Date

Attendees

Agenda

  • Intended/desired use of the integration environment at NCSA. There looks to be hardware and cloud (Nebula) resources reserved.
  • How 'wide' would we need to go in order to serve the intended/desired use(s)
  • What is the administration model you use at IN2P3 and is it working well (ie, do you require root or only docker access)
  • What is the current security model for QServ? This could determine where we land the hardware at NCSA
  • Is the current hardware sufficient or should we be looking for alternatives (IE are there bottlenecks ... memory, cpu, disk, network)

Discussion

Fritz: Discussed S15 Large Scale Tests. PanStarrs likely to be used for KPI. Nebula being used for some development but need access to larger datasets.

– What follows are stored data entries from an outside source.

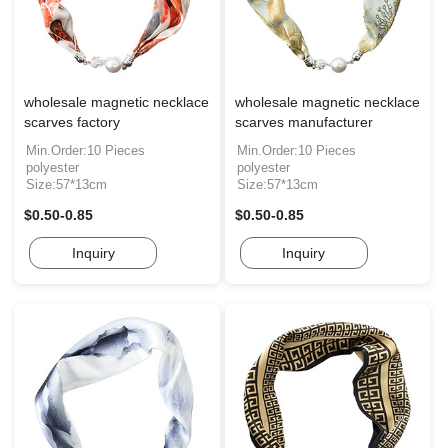
wholesale magnetic necklace
wholesale magnetic necklace
scarves factory
scarves manufacturer
Min.Order:10 Pieces
Min.Order:10 Pieces
polyester
polyester
Size:57*13cm
Size:57*13cm
$0.50-0.85
$0.50-0.85
Inquiry
Inquiry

Jason: NCSA will provide access to Nebula for larger datasets, likely SMB from GPFS.

Fritz: Work at IN2P3 focuses on perf/integration testing. DBDev usage still in progress. Understood that hardware is not under warranty. Is ok to let it 'fade away'. Not using Docker in Nebula yet but availability of docker will be required.

Fritz: IN2P3 is 2x25 QServ clusters

Fabio: Will provide QServ environment as long as necessary, under no pressure to free resources. Helps with understanding the technology. Can be used later for WAN testing IN2P3->NCSA

Fritz: Wants PanStarrs @ IN2P3 when available

Fritz: Multiple developers needing to conduct concurrent 'wide' tests. Need more resources. Need stable environment for SUI integration and dedicated environment for development

Jason: 2x25 for replication testing at NCSA plus PanStarrs environment. Can the integration environment be less nodes?

Fritz: Data is spatially sharded, small number of nodes not useful. Multi node parallelism, less nodes = larger shards = less performance. 

Fritz: Currently using Stripe 82 data, 33.2TB (1.4TB/node + OS)

Yvan: Admin model: 52 nodes (2x25 workers, 1 build, 1 monitor). SSH gateway, all QServ nodes on a private network. Root access not given. Puppet + docker + ganglia + syslog-ng.

Fritz: Model is satisfactory. Timely response from Yvan is critical. Yvan installs/updates packages. Making use of public docker registry; will need local registry at some point. 

Jason: What about the security model of Qserv? How to allow users to access the integration environment? This impacts when/where/how we deploy the integration environment.

Fritz:Security model is a work in progress. Will need a discussion with SUI (Gregory Dubois-Felsmann Unknown User (xiuqin)), QServ, Science users

(ACTION) Jason: I will get  this meeting arranged. It impacts our timeline and designs

Jason: How about using the current hardware as a baseline? Is it sufficient?

Fritz: Hardware is sufficient. More is better (cpu, ram). Working is progressing, expect to grow capabilities which will require memory intensive workloads. Multi master environments coming soon.Secondary Index to require multi TB per Czar (Master) node.

(ACTION) Jason: I will put together a hardware plan and we can discuss with leadership (Kian-Tat LimMario JuricJacek Becla)



1 Comment

  1. Please keep Brian Van Klaveren in the loop for the security model/SUI/Qserv/science users meeting.